Node revision status can easily become out of sync with moderation history status. [#2314907]

We've been getting reports of content not becoming published correctly from our users.
Node's would appear to workbench moderation as published, but they would appear to core as un-published (a pink background on node pages in many themes)

I found a hand-full of problem nodes by running the following query:
"all nodes where workbench current status = 1 but the node_revision status is 0 for that vid"

SELECT * FROM workbench_moderation_node_history 
  INNER JOIN node ON node.vid = workbench_moderation_node_history.vid 
  INNER JOIN node_revision ON node_revision.vid = workbench_moderation_node_history.vid 
  WHERE
  workbench_moderation_node_history.published = 1 AND 
  workbench_moderation_node_history.current = 1 AND 
  node_revision.status = 0;

Nodes can get in to this state because (in our case) whenever a node is published, it gets indexed by apache solr - and whilst this happens successfully 99% of the time, sometimes it would bomb out and cause a timeout, leaving the node in this messed up state where node_revsion.status = 0 for all revisions, while workbench_moderation_node_history at the current node would have a status of 1.
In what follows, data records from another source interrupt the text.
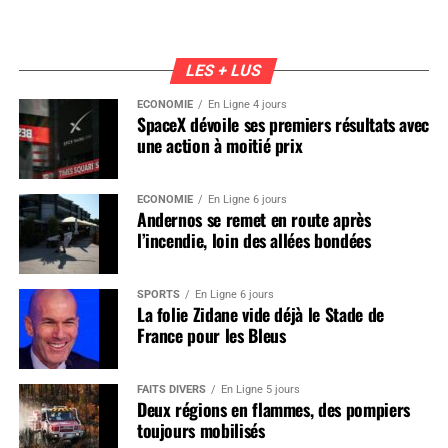
LES + LUS
ÉCONOMIE
En Ligne 4 jours
SpaceX dévoile ses premiers résultats avec
une action à moitié prix
ÉCONOMIE
En Ligne 6 jours
Andernos se remet en route après
l’incendie, loin des allées bondées
SPORTS
En Ligne 6 jours
La folie Zidane vide déjà le Stade de
France pour les Bleus
FAITS DIVERS
En Ligne 5 jours
Deux régions en flammes, des pompiers
toujours mobilisés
This can happen because of how workbench moderation performs it's final node publish node_save().
It happens in workbench_moderation_store (during request shutdown), and if this is never called, then the node_revision table has had it's status set to 0 for all revisions of the node in workbench_moderation_moderate. This is done with a db_update query:

// If this revision is to be published, the new moderation record should be
  // the only one flagged 'published' in both
  // {workbench_moderation_node_history} AND {node_revision}
  if ($new_revision->published) {
    $query = db_update('workbench_moderation_node_history')
      ->condition('nid', $node->nid)
      ->fields(array('published' => 0))
      ->execute();
    $query = db_update('node_revision')
      ->condition('nid', $node->nid)
      ->fields(array('status' => 0))
      ->execute();
  }

We'll fix the problem with our apache solr instance - and make sure it requests time out before the php process can timeout, but there are any number of other ways this could happen (This problem is also touched on in #1966630 - where a watchog call was causing the request to end before the shutdown phase).

Does anybody have any ideas about how to make this more robust against this type of failure?

We're currently dealing with the issue on a case-by-case basis and would rather not implement some kind of automatic bandage solution unless we really have no other options.

Comments

Comment #1

thtas CreditAttribution: thtas commented 4 August 2014 at 07:23

What if during workbench_moderation_moderate we save the node id to an array and store the array using variable_set, then during shutdown we unset that node id from the array.

Then, during node_load if the loading node id exists in the previous array then we know we have a problem - and we can run some code to sync things back up or to at least display a warning or watchdog log or something.

Comment #2

shadysamir CreditAttribution: shadysamir commented 2 December 2014 at 09:41

I am getting similar behavior in two websites. The editor needs to go to content admin page and publish nodes already published by wb moderation using core publish action. Changing status back to needs to review then forth to published doesn't make a difference. Only core publish action helps, which requires node admin access.

Comment #3

rv0 CreditAttribution: rv0 commented 16 January 2015 at 10:38

I can confirm this issue, it has been an issue for as long as I remember
it is related to #1436260: Saving nodes outside Workbench Moderation leads to incorrect state transitions (e.g., "needs review" appearing as published) I think.

Comment #4

neuquen CreditAttribution: neuquen commented 11 February 2016 at 19:43

This issue just recently happened for us during a long migration of about 53,000 pieces of content. There were around 4,000 pieces of content which had a status of 1, but the revision status was still set to 0.

Did any of you figure out a fix for the issue or is it still unresolved?

FYI - I am using version 7.x-1.4 of Workbench Moderation.